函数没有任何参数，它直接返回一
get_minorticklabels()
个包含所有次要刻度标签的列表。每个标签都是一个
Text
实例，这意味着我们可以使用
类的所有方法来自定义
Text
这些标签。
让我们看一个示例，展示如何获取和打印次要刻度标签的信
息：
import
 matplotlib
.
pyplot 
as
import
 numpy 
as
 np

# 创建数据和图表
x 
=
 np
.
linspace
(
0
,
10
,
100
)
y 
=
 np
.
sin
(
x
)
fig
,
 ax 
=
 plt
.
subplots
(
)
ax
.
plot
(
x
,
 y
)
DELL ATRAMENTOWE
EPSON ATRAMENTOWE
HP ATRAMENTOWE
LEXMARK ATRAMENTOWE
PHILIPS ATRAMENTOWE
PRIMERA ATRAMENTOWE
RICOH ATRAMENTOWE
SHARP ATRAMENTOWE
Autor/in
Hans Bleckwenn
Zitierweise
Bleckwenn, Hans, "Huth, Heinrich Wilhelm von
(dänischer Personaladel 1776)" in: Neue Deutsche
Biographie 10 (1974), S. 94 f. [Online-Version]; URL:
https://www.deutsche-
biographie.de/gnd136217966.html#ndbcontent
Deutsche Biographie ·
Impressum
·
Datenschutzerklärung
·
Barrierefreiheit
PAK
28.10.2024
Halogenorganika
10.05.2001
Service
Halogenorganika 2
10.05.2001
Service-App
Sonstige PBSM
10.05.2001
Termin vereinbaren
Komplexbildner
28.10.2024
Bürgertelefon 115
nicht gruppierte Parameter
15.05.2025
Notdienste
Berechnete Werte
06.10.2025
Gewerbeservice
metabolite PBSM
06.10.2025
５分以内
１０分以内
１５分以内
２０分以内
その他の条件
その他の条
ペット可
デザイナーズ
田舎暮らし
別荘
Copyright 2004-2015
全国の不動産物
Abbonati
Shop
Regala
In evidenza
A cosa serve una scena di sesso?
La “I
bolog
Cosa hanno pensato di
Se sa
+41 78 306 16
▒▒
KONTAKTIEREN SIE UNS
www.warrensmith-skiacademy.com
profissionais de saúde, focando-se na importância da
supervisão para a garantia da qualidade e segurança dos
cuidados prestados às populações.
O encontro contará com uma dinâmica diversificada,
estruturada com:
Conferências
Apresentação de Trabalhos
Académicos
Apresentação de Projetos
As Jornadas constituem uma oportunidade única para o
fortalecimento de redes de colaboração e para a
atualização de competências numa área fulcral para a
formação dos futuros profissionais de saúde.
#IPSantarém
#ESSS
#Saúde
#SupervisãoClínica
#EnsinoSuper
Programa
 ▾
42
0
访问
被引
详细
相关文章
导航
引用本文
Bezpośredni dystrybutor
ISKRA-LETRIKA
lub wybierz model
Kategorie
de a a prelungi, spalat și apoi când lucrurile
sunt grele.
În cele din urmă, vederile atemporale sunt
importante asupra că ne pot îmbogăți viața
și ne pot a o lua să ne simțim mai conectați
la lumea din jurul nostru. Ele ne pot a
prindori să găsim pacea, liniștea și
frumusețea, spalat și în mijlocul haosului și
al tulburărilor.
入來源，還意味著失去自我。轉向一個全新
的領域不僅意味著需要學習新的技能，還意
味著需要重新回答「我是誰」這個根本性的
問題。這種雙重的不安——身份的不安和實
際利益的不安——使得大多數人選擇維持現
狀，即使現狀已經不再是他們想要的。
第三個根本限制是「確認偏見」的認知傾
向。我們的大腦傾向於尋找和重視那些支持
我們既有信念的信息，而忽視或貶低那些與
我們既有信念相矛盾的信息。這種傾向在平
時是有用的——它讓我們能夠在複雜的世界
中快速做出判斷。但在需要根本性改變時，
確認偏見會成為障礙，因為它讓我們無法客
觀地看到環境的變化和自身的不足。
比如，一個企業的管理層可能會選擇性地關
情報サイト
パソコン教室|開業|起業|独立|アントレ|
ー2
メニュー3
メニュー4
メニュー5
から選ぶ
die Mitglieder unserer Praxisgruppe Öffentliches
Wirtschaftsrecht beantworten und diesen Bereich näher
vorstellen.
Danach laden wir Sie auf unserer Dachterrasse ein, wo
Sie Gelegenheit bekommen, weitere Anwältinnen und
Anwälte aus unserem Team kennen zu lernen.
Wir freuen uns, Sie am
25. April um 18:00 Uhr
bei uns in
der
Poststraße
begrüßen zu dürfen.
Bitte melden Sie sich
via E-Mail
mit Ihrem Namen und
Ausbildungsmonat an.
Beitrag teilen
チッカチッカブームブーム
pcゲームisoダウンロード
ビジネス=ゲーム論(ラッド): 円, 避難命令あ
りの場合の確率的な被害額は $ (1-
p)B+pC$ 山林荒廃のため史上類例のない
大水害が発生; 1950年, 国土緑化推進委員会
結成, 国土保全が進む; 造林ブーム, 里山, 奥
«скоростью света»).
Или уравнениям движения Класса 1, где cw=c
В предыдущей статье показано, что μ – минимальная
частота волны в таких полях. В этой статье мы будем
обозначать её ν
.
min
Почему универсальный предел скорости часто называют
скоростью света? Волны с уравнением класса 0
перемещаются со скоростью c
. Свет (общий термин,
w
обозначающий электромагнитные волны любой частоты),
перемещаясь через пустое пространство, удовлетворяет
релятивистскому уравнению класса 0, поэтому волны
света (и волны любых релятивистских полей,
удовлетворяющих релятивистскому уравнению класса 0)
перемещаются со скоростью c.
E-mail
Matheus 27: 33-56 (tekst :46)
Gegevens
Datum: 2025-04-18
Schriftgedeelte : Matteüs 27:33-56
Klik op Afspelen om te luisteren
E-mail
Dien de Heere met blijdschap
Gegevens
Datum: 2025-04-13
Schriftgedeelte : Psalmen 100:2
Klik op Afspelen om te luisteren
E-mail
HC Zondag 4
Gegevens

### REQUIRED WORK
Scan the listing above and identify each line holding the string "Schriftgedeelte"; copy every such line.

### EXERCISE SOLUTION
Schriftgedeelte : Matteüs 27:33-56
Schriftgedeelte : Psalmen 100:2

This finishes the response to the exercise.